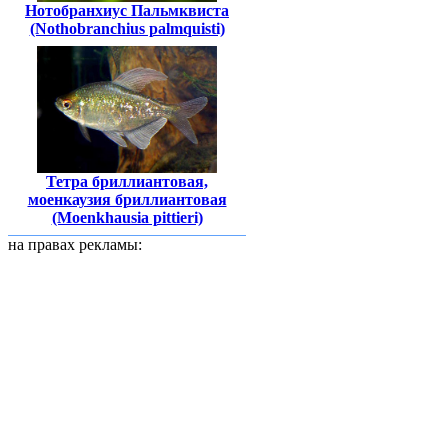
Нотобранхиус Пальмквиста
(Nothobranchius palmquisti)
Тетра бриллиантовая,
моенкаузия бриллиантовая
(Moenkhausia pittieri)
на правах рекламы:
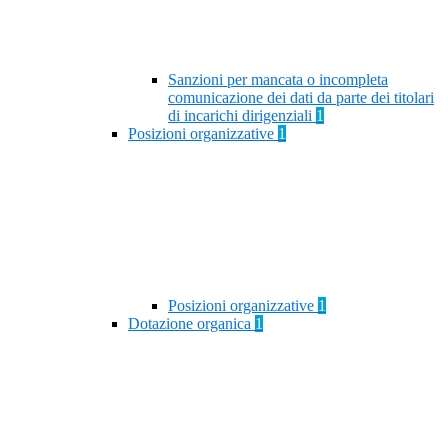
Sanzioni per mancata o incompleta
comunicazione dei dati da parte dei titolari
di incarichi dirigenziali
1
Posizioni organizzative
1
Posizioni organizzative
1
Dotazione organica
1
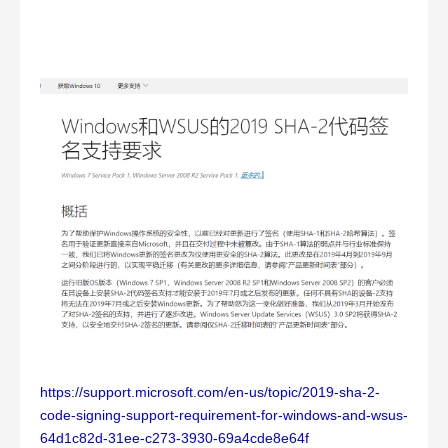
https://support.microsoft.com/en-us/topic/2019-sha-2-
code-signing-support-requirement-for-windows-and-wsus-
64d1c82d-31ee-c273-3930-69a4cde8e64f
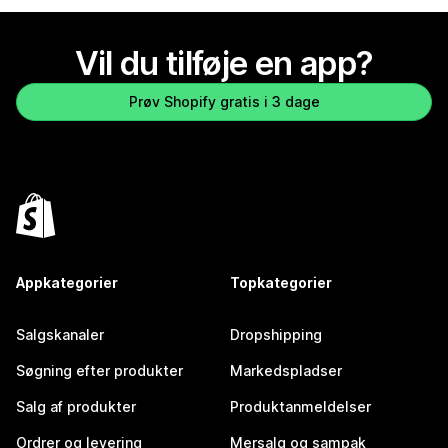
Vil du tilføje en app?
Prøv Shopify gratis i 3 dage
Appkategorier
Topkategorier
Salgskanaler
Dropshipping
Søgning efter produkter
Markedspladser
Salg af produkter
Produktanmeldelser
Ordrer og levering
Mersalg og sampak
****************
Up to and including the final line of the data above, please copy every line exactly, starting from the one that contains "Vil du tilføje en app?".

Vil du tilføje en app?
Prøv Shopify gratis i 3 dage
Appkategorier
Topkategorier
Salgskanaler
Dropshipping
Søgning efter produkter
Markedspladser
Salg af produkter
Produktanmeldelser
Ordrer og levering
Mersalg og sampak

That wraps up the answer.